4. Consider your health needs to estimate your costs
Now that you know plan components, you’re ready to compare costs. Look at premium and copay/coinsurance costs, as well as deductible levels and out-of-pocket maximums. Then, if you’ve had health insurance before, check out how previous health coverage has suited you. Did you meet your deductible? Were some preventive services covered or not before you met the deductible? Did you pay a lot in premiums and barely seek out services? If you didn’t come close to meeting your deductible, and you didn’t need a lot of care, a plan with lower premiums and a higher deductible might be worth considering.

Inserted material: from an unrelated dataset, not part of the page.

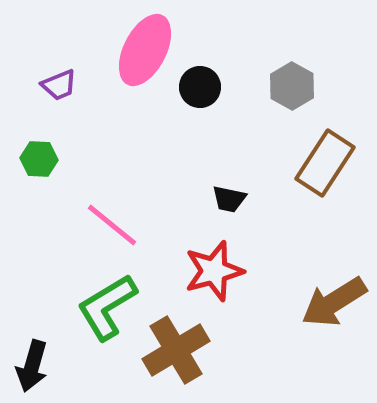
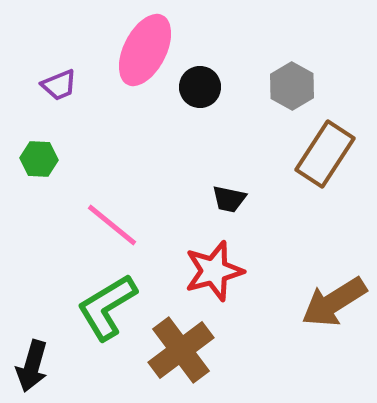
brown rectangle: moved 9 px up
brown cross: moved 5 px right; rotated 6 degrees counterclockwise
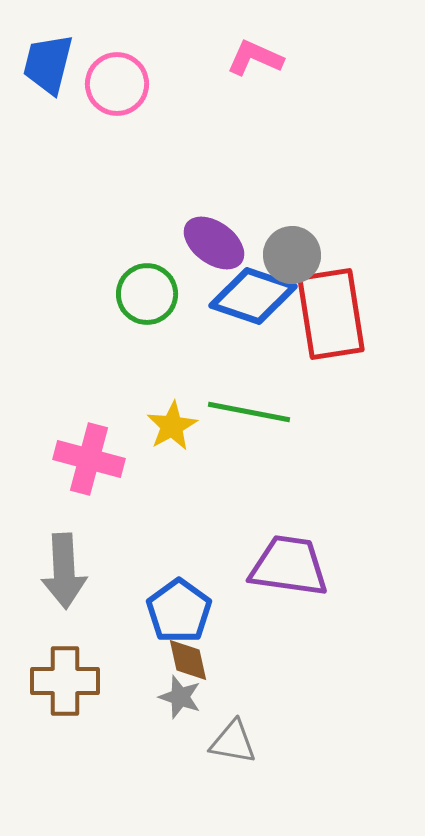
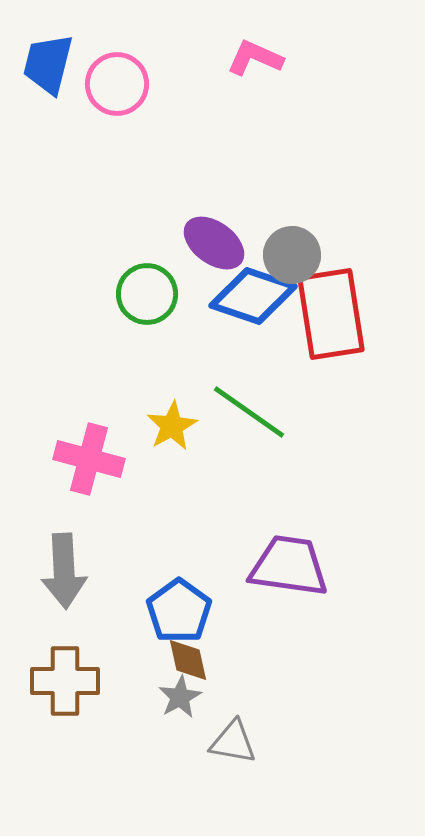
green line: rotated 24 degrees clockwise
gray star: rotated 24 degrees clockwise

Even if this is your first time choosing health insurance, ask yourself: Does your employer contribute to an HSA if you pick a plan that offers one? That could lead to what’s essentially free money. Or do you want an HSA for its tax advantages? If so, you might want to pick an HDHP that comes with an HSA.
Also ask yourself: Would you rather have a higher premium, and get higher levels of coverage, or a higher deductible? A lower premium and higher deductible might work better if you don’t anticipate getting a lot of care. If, on the other hand, you have a chronic condition or anticipate many health care visits for the plan year, then a lower-deductible health plan might save you money overall. Or if you see your PCP regularly and want a budget-friendly option, an HMO might be for you.
Consult an online health insurance plan calculator to get an idea of costs for each available option and then make your pick. Remember: If you don’t choose the best health insurance plan this time around, you’ll be able to switch in the open enrollment period next year.